Macrophage-derived exosomal HMGB3 regulates silica-induced pulmonary inflammation by promoting M1 macrophage polarization and recruitment

Abstract

Background: Chronic inflammation and fibrosis are characteristics of silicosis, and the inflammatory mediators involved in silicosis have not been fully elucidated. Recently, macrophage-derived exosomes have been reported to be inflammatory modulators, but their role in silicosis has not been explored. The purpose of the present study was to investigate the role of macrophage-derived exosomal high mobility group box 3 (HMGB3) in silica-induced pulmonary inflammation.

Methods: The induction of the inflammatory response and the recruitment of monocytes/macrophages were evaluated by immunofluorescence, flow cytometry and transwell assays.

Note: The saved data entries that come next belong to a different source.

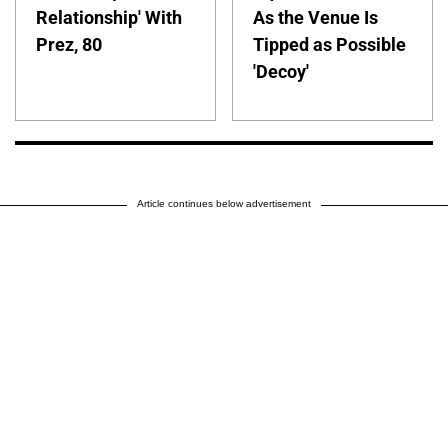
Relationship' With
As the Venue Is
Prez, 80
Tipped as Possible
'Decoy'
Article continues below advertisement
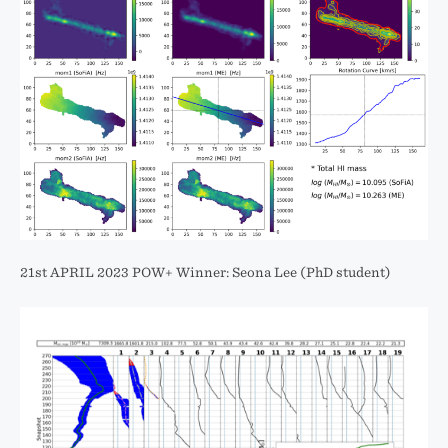
21st APRIL 2023 POW+ Winner: Seona Lee (PhD student)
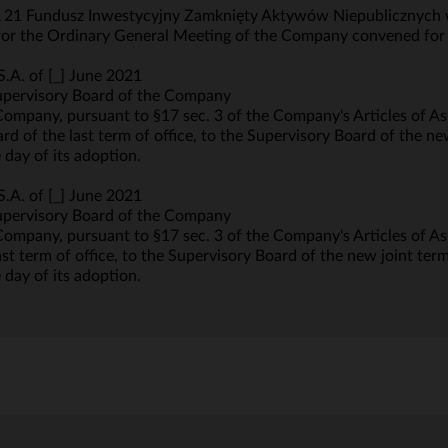
 21 Fundusz Inwestycyjny Zamknięty Aktywów Niepublicznych wi
s for the Ordinary General Meeting of the Company convened for
.A. of [_] June 2021
upervisory Board of the Company
Company, pursuant to §17 sec. 3 of the Company's Articles of A
d of the last term of office, to the Supervisory Board of the new
 day of its adoption.
.A. of [_] June 2021
upervisory Board of the Company
ompany, pursuant to §17 sec. 3 of the Company's Articles of Ass
t term of office, to the Supervisory Board of the new joint term 
 day of its adoption.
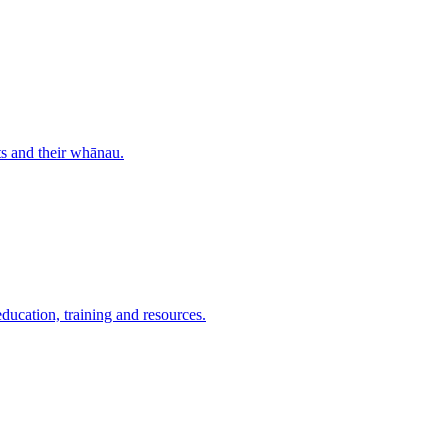
nts and their whānau.
education, training and resources.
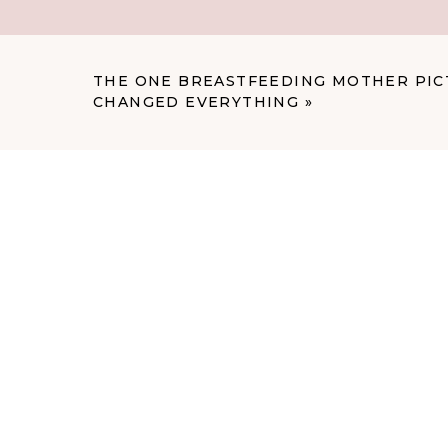
The Traditional Studio D
“But wait,” you might be thinking, “isn’t
THE ONE BREASTFEEDING MOTHER PIC
for?” Well, yes and no. Classic newborn
CHANGED EVERYTHING
»
shots with babies in buckets and on bean
to the warm, relaxed, natural feeling of l
might not give you what you’re dreaming
Those formal studio sessions often feel, w
they don’t necessarily capture the inti
feel like real life, just beautifully docum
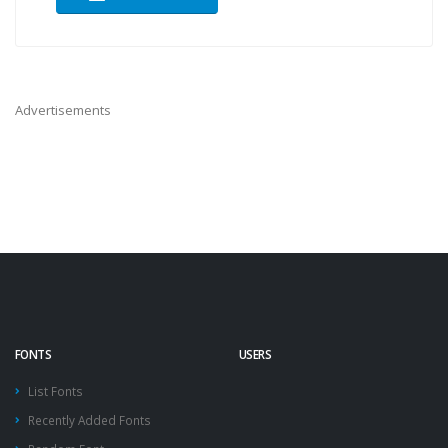
Advertisements
FONTS
USERS
List Fonts
Recently Added Fonts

The expression of inflammatory cytokines was examined by RT-PCR and ELISA, and the signalling pathways involved were examined by western blot analysis.

Results: HMGB3 expression was increased in exosomes derived from silica-exposed macrophages. Exosomal HMGB3 significantly upregulated the expression of inflammatory cytokines, activated the STAT3/MAPK (ERK1/2 and p38)/NF-κB pathways in monocytes/macrophages, and promoted the migration of these cells by CCR2.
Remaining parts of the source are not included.